With a seven-game unbeaten run, tiki-taka football, and representing the Spanish community, FC Deportivo Galicia are not your average non-league football team.
FC Deportivo Galicia was founded in 1968 by Spanish migrants in Portobello, London.
It was founded as a Sunday League team before moving into the Middlesex County league system in 1995 after merging with another Spanish side.
Now residing in the Combined Counties Division 1, things are going well as they sit 3rd in the table and are currently on a seven-game unbeaten run in the league.
They are doing all of this very differently to other teams around them.
Manager Leo Decabo said: “From a football ethos perspective, it is a very unique way of playing – it is unique in that it isn’t your typical style of British football.
“When we say 1-touch, 2-touch, 3-touch, that’s what we mean. That’s how we train, that’s how we work, it’s very high paced, it’s very intense, both in games and in training sessions.”
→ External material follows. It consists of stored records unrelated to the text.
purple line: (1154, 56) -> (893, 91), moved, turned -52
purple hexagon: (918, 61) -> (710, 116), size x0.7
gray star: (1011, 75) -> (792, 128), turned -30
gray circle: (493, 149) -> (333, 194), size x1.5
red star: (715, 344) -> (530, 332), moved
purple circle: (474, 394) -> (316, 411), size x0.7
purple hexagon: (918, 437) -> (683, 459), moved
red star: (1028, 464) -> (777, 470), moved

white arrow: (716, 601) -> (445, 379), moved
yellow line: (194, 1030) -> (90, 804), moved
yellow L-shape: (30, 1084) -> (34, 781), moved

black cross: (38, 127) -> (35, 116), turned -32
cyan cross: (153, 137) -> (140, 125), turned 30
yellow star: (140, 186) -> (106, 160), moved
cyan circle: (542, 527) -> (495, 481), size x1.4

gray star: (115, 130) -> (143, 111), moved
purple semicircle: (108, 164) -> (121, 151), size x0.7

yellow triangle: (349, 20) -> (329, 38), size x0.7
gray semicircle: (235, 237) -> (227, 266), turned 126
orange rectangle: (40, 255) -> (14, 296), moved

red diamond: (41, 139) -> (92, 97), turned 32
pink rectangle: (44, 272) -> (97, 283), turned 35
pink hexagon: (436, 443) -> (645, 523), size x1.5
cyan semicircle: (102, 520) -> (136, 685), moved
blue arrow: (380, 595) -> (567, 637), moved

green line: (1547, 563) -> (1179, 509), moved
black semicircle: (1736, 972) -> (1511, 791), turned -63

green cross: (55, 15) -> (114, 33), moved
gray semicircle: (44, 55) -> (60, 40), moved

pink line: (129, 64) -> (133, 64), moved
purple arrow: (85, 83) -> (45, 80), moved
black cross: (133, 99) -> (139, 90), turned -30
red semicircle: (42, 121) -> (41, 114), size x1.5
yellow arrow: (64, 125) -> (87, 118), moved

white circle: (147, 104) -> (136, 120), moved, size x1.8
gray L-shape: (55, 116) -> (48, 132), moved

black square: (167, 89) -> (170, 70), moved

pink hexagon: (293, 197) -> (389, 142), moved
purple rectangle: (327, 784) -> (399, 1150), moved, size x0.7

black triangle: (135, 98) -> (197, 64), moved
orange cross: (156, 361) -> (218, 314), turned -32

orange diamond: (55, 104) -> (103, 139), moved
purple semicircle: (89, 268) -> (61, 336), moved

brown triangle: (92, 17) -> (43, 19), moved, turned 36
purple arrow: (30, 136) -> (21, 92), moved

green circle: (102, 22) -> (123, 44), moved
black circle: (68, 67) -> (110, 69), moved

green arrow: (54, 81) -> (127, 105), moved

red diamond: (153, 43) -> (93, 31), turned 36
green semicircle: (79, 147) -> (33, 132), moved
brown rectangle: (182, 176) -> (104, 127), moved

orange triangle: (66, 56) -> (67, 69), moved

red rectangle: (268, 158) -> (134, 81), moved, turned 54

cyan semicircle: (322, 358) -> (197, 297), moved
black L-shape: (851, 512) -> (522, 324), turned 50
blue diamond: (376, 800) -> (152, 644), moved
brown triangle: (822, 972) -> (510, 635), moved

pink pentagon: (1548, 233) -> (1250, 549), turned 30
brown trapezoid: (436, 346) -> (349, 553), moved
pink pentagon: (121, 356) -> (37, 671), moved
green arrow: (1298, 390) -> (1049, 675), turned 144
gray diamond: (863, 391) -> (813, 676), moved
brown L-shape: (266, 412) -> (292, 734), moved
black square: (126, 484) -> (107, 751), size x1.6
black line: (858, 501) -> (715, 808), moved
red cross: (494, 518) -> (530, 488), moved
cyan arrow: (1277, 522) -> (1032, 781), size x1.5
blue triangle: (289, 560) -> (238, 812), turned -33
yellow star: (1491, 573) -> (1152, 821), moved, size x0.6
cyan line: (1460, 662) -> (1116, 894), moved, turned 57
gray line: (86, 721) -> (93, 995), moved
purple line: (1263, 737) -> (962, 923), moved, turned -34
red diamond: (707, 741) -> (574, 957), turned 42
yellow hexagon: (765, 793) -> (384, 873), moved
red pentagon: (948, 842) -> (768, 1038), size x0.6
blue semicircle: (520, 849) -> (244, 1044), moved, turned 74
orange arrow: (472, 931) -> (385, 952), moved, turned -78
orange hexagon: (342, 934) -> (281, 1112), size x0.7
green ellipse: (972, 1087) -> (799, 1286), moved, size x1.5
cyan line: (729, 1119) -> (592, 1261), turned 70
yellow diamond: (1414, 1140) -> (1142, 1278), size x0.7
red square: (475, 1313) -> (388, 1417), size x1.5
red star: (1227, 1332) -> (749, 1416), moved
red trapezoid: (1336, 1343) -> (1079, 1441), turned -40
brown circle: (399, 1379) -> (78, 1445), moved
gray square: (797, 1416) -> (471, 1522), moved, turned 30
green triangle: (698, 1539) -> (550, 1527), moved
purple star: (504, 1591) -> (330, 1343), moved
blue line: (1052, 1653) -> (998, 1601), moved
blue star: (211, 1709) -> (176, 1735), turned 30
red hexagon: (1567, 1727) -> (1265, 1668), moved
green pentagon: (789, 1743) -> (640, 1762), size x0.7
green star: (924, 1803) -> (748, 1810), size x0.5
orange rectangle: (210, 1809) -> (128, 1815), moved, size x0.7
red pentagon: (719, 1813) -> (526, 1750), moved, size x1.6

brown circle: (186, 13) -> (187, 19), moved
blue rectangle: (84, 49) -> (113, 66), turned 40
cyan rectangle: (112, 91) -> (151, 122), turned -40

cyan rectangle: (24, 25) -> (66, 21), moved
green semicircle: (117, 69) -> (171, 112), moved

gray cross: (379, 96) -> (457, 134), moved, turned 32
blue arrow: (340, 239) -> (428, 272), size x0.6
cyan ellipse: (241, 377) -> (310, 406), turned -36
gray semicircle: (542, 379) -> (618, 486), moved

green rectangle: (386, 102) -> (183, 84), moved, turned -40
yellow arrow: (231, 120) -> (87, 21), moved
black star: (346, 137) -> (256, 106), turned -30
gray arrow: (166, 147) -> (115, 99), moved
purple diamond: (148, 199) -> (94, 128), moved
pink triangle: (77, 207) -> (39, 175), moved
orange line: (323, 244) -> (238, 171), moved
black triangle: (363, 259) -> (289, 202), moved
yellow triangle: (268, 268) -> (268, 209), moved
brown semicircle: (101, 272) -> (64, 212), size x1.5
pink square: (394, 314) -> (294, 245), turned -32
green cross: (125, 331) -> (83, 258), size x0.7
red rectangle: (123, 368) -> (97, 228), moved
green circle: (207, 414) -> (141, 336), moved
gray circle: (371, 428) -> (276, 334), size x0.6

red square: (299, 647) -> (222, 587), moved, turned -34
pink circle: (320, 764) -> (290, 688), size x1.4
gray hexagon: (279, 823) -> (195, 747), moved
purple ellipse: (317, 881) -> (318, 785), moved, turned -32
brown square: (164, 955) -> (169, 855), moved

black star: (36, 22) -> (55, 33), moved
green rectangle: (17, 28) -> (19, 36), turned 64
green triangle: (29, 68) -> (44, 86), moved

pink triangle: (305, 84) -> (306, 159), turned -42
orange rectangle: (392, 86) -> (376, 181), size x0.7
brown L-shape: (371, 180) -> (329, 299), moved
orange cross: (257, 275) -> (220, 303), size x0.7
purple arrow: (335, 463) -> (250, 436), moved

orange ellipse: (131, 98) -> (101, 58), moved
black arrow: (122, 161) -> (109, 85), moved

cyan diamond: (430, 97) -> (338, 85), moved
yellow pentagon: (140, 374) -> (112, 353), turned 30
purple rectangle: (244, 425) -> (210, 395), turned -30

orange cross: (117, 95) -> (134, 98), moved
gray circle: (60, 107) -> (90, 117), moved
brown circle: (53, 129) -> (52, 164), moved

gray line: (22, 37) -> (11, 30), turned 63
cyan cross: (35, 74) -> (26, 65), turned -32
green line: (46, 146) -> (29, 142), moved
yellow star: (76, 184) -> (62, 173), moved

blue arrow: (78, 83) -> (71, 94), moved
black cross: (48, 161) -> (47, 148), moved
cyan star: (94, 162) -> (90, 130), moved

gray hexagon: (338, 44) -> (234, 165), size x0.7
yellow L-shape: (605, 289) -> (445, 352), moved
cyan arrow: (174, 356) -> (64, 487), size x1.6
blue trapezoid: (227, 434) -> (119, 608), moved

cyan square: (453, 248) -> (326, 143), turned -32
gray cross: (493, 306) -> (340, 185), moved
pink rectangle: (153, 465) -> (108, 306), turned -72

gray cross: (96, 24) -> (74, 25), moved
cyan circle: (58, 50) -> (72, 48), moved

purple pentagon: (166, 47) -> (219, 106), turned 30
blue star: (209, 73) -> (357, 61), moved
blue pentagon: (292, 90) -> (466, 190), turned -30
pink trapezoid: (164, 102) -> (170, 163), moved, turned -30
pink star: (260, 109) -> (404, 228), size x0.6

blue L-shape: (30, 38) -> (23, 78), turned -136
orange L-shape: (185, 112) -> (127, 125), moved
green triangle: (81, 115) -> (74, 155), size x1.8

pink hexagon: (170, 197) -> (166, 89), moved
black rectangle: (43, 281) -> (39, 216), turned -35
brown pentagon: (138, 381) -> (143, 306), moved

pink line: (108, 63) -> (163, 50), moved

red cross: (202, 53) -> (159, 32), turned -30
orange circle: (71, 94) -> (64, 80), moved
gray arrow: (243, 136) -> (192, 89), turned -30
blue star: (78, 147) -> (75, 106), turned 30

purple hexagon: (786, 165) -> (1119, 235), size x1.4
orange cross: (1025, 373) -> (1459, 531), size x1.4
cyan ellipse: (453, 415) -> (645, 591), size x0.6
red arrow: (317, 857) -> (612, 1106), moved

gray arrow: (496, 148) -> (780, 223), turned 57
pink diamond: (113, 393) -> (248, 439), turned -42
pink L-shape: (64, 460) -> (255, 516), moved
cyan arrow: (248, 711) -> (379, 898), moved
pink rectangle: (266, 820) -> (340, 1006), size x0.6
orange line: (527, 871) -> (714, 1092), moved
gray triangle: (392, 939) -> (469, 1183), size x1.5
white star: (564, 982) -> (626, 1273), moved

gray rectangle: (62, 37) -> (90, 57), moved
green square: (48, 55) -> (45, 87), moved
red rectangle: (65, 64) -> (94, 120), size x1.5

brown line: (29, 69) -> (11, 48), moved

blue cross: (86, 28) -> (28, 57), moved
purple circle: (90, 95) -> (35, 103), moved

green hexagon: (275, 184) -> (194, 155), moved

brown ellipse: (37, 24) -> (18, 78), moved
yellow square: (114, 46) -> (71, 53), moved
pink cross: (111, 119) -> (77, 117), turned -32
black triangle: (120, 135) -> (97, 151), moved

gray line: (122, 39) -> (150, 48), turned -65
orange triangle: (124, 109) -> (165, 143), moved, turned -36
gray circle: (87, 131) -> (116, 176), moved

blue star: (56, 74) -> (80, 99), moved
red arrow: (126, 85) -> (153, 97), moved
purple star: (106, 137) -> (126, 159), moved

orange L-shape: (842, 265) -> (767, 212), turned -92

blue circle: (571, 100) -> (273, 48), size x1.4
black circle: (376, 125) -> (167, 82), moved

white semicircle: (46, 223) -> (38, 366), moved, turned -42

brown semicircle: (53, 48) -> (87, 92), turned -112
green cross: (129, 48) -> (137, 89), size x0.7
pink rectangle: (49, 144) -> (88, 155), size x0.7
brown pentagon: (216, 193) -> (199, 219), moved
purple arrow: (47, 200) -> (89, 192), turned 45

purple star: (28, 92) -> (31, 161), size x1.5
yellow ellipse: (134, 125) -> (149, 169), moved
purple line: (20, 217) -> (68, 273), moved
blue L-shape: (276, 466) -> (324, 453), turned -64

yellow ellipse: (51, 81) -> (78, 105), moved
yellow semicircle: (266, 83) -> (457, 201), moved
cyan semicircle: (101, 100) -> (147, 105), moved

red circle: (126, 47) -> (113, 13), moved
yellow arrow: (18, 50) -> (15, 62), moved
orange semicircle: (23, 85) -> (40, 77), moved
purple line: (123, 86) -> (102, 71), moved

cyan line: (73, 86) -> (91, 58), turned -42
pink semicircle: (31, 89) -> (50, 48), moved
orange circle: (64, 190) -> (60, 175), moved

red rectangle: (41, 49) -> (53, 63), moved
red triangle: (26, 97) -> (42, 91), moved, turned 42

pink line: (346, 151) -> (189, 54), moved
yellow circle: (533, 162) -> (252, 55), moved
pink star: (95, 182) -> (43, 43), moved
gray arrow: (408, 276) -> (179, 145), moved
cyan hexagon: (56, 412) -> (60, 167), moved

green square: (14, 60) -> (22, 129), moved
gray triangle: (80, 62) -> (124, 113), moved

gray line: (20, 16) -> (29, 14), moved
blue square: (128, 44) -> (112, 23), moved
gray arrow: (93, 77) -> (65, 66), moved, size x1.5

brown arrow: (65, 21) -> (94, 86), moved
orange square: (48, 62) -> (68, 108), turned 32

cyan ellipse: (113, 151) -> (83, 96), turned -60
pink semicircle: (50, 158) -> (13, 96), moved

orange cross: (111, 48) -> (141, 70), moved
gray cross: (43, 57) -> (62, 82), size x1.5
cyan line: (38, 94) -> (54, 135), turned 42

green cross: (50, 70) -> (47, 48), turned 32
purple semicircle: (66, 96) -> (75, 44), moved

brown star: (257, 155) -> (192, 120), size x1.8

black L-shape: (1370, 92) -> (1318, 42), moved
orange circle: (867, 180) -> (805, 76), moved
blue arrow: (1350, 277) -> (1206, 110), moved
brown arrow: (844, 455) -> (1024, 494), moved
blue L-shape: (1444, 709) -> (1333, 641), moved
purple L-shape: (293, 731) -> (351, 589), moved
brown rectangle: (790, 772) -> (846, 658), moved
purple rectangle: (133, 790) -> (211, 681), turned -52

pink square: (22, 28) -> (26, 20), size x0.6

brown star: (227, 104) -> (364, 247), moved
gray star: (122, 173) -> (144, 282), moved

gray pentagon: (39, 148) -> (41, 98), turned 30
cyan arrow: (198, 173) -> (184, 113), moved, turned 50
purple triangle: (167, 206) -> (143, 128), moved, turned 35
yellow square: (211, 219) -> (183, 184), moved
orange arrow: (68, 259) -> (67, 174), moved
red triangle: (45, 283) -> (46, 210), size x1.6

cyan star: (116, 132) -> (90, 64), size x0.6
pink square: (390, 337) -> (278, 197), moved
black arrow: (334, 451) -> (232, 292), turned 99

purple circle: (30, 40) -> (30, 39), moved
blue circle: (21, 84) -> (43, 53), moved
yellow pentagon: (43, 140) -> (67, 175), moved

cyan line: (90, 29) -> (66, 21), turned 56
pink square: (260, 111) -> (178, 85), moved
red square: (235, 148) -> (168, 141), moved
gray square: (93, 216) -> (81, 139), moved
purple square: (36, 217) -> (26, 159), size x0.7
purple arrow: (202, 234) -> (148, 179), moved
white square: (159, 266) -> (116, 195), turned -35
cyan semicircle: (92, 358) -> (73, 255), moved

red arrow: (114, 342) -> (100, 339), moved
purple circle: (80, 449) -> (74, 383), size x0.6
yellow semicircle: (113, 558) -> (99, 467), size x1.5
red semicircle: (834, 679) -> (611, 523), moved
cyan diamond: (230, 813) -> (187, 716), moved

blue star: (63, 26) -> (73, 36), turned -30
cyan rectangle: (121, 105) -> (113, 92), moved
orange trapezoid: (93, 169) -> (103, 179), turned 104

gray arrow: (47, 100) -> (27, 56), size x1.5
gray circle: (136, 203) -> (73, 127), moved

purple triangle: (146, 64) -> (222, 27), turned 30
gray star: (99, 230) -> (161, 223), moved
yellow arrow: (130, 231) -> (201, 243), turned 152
Deportivo’s commitment to tiki-taka goes beyond words, and this makes it particularly difficult for new players who join the team.
Decabo said: “We get a lot of requests through our social media, Facebook, Twitter, Instagram now from players who want to come and play for us.
“We want them to come down so we can get a proper look at them, and they are put under quite intense pressure in the first session.
“It is quite easy to see from a character and a football perspective whether they would fit in. It is a big learning process as they would have been used to a different style of football.
“So, for them to be told, ‘no this is how you have to play’, it applies a different kind of stress to play the one-, two-touch football and you’ve got someone bellowing in your ear with intent ‘one-, two-touch pass, move on’.
“If you end up taking a fourth or a fifth, we stop the game and just say ‘leave the ball’- the sessions are very interesting.”
Contrary to what many think, Deportivo do not have exclusively Spanish players, but they do make up a large portion of the squad, and this does throw up problems that others don’t have to deal with.
With players coming from Spain, Morocco and Algeria, holiday periods mean that many return home to their families, leaving the squad struggling to find suitable buck-ups.
However, this does not mean that they aren’t setting expectations high.
Decabo said: “We have high hopes for the season. When last-season got curtailed, we were very good.
“We got to three semi-finals, and we did really well in the mini-league when everything opened up again.
“And all of those players, plus a couple of others, are still with us, so hopefully we should push on. We will be up there.”
Promotion this season would be a huge footballing achievement and would also help Deportivo further engage the Spanish community, both in England and at home.
“Our ultimate intention is to play in the FA Cup. If we achieve that, and if we get promoted then that guarantees us participation.
“Then ultimately from a Spanish perspective that puts us on a different level because all the people back in Spain would be on it.
“At the moment it is difficult even getting Spanish people and organisations in the UK to back us, which is a little bit sad, but it is what it is, and we push on regardless.”
While on-the-pitch results are important for Deportivo Galicia, the club also serves as a valuable part of the Spanish migrant community in England.
Decabo said: “You even asking the question sends a shiver down the back because that is very important to us.
“You’ve got all these lads and lasses who have left Spain six, seven, eight years ago in some cases and these are people who ordinarily would never have met up as they come from different areas of Spain, not only Spain but Morocco and Algeria and all sorts of places.
“You have to bear in mind that a lot of these people have come over on their own, which is a huge step.
“And all of a sudden they have realised that there is a Spanish team and they come down.
“You sit outside it, and you watch them integrate with each other as they start talking, and they help each other with work, problems, and things like that and suddenly they are not alone.
“You look at all their social media posts and all the rest of it and it is a group of guys and girls who have got together through the club, and they are pretty much in each other’s pockets every weekend.”